[License-discuss] objective criteria for license evaluation

Sun Dec 9 22:14:51 UTC 2012

Hi Luis,

There are many useful ways to cut the data. Even raw statistics on number of
lines of code under each license; number of independent foundations/projects
that have adopted each license; types of software under each license; etc.
can be interesting. I'd like to know which licenses are used by government
agencies; for-profit software companies; non-profits. Most useful would be a
way of listing "large" or "important" projects and the licenses they use, as
long as the list of such projects is broad and comprehensive. 

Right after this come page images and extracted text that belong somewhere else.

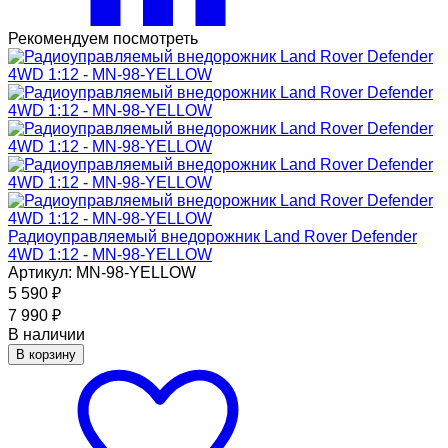
Рекомендуем посмотреть
Радиоуправляемый внедорожник Land Rover Defender
4WD 1:12 - MN-98-YELLOW
Артикул: MN-98-YELLOW
5 590
₽
7 990
₽
В наличии
В корзину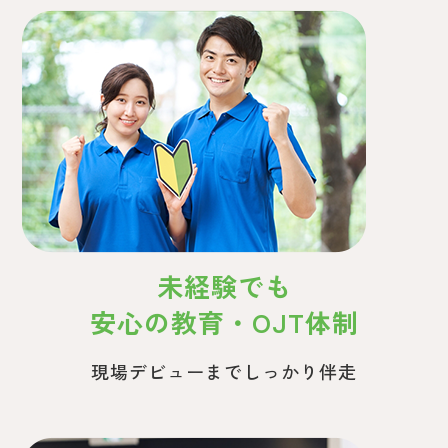
未経験でも
安心の教育・
OJT体制
現場デビューまでしっかり伴走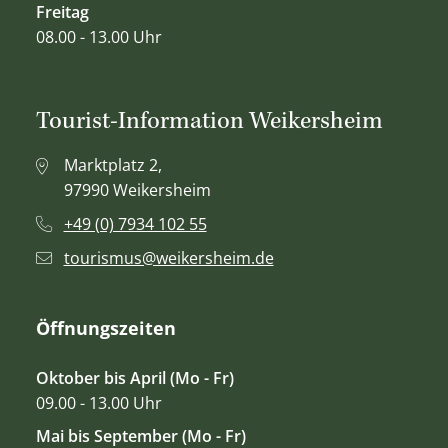
Freitag
08.00 - 13.00 Uhr
Tourist-Information Weikersheim
Marktplatz 2,
97990 Weikersheim
+49 (0) 7934 102 55
tourismus@weikersheim.de
Öffnungszeiten
Oktober bis April (Mo - Fr)
09.00 - 13.00 Uhr
Mai bis September (Mo - Fr)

I have no idea how Black Duck or others calculate their statistics nor what
is included in their samples, so the lack of methodological openness is more
of a problem than the availability of "statistics". I hope that OSI can
address these questions as scientists would, rather than as religious
zealots for one sect or another.

Regarding the classification of licenses, I think it is most important to
categorize licenses in the same business-related terminology that relates to
business models. So you need to identify which licenses ignore or have
antiquated provisions regarding patents, and why that might matter; which
licenses require reciprocity; whether that reciprocity includes use by third
parties over a network or whether it is a "strong" or "weak" reciprocity;
which licensees contain defensive suspension provisions (patent only or
copyright also) that require due diligence before reliance on that software;
which licenses are definitely incompatible with each other for derivative
work purposes; which licenses are approved for use by the US or other
governments; which contain attribution requirements beyond a subset of basic
requirements; which contain jurisdiction or governing law provisions; etc.
Of course, OSI should identify licenses that have been superseded or
withdrawn by the author.

Good luck doing this with scientific precision.

/Larry 

Lawrence Rosen
Rosenlaw & Einschlag, a technology law firm (www.rosenlaw.com)
3001 King Ranch Rd., Ukiah, CA 95482
Office: 707-485-1242

-----Original Message-----
From: Luis Villa [mailto:luis at tieguy.org] 
Sent: Sunday, December 09, 2012 10:47 AM
To: Karl Fogel; License Discuss
Subject: Re: [License-discuss] objective criteria for license evaluation

I'm a little surprised at how quiet this thread has been, especially since I
know some members of this list have been calling for objective criteria for
a while.

So let me restate the question to broaden it a bit. If you had a *blue-sky
dream* what subjective information would you look at?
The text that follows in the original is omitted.